Inizia una esilarante fase preparatoria che passa per la badante straniera e non molto perspicace che deve capire come installare l’app che serve alle chiamate multiple, seguita da vari tentativi di connessione con telefono fisso e smartphone per entrare nel meccanismo, in sé semplicissimo ma per Grazia assolutamente marziano, di cliccare sul link e inviare la richiesta di partecipazione. Dopo un paio di prove individuali si passa a una prima prudente conferenza a 5 connessioni (nonna, figlia, genero, due nipoti, tutti in luoghi diversi della Toscana) per poi passare trionfalmente a una con tutta la famiglia affacciata agli schermi, per un totale di 10 device connessi corrispondenti a 21 persone tra gli 11 e i 70 anni.

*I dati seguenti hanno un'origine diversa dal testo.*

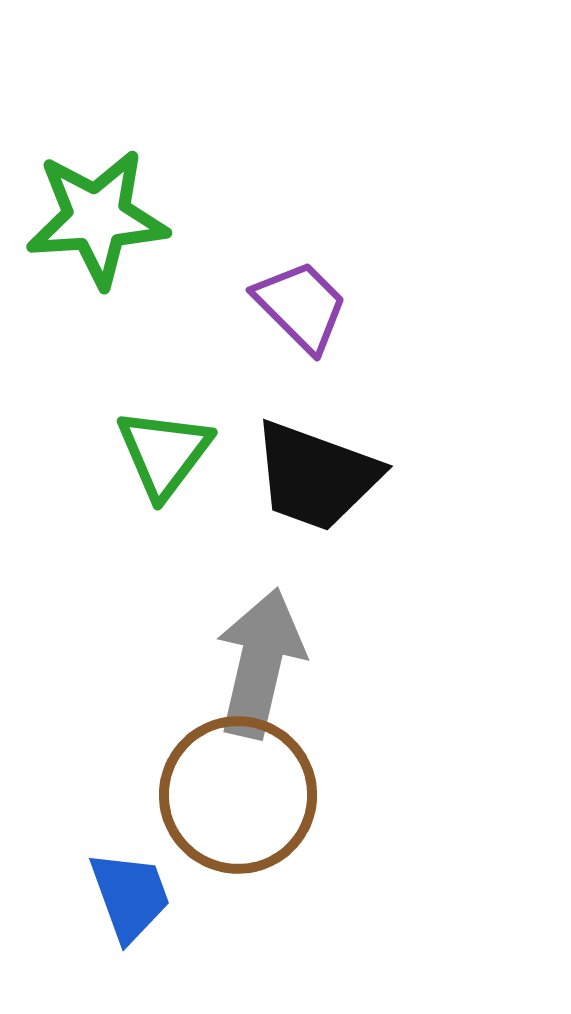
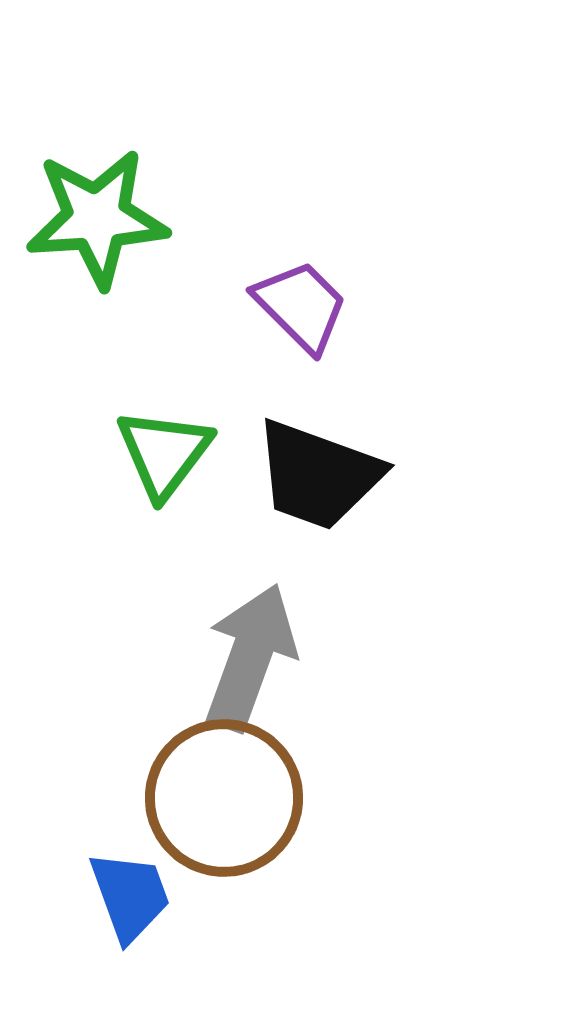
black trapezoid: moved 2 px right, 1 px up
gray arrow: moved 10 px left, 6 px up; rotated 7 degrees clockwise
brown circle: moved 14 px left, 3 px down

Grazia ne ha 89 ed è raggiante. Parla, parla, sorride. Impara a mettere lo smartphone orizzontale per farsi vedere meglio, non impara mai a spengere il microfono per evitare i ritorni di voce ma pazienza. In compenso se la connessione salta, buona buona torna su Whatsapp e click, ricompare e continua a parlare e ascoltare mangiandosi con gli occhi tutti i suoi “bimbi” che non può toccare. E poi chiede “quando è che ci rivediamo” (quando lancio le conferenze è sempre la prima ad arrivare, e l’ultima ad andare via).

Non occorre avere 89 anni per farci bloccare dalle credenze sulle quali fondiamo la nostra sicurezza: e per contro neanche a 89 è vero che la nostra storia è scritta una volta per tutte. Come psicoterapeuta, penso con affetto e dispiacere a molti dei miei pazienti, anche in giovane età, prigionieri di convinzioni su sé stessi, sugli altri o sul mondo, convinzioni infondate e limitanti alle quali tendiamo ad attaccarci come salvagente contro l’ansia, spesso con il risultato di aumentarne l’intensità. Perdere alcuni di questi punti fermi ci appare equivalente a perdere l’identità, l’orientamento, i contorni.

Eppure siamo molto più ricchi, flessibili e capaci di quello che abbiamo imparato a pensare di noi stessi.

Niente di onnipotente, per carità: solo umana resilienza, innata tendenza all’adattamento e all’apprendimento, curiosità e voglia di continuare a vivere. Anche molto, molto avanti negli anni. E basta sorreggere con delicatezza e decisione questa competenza, anche se a volte impolverata e spiegazzata, per vederla riattivarsi e fiorire in tante maniere diverse.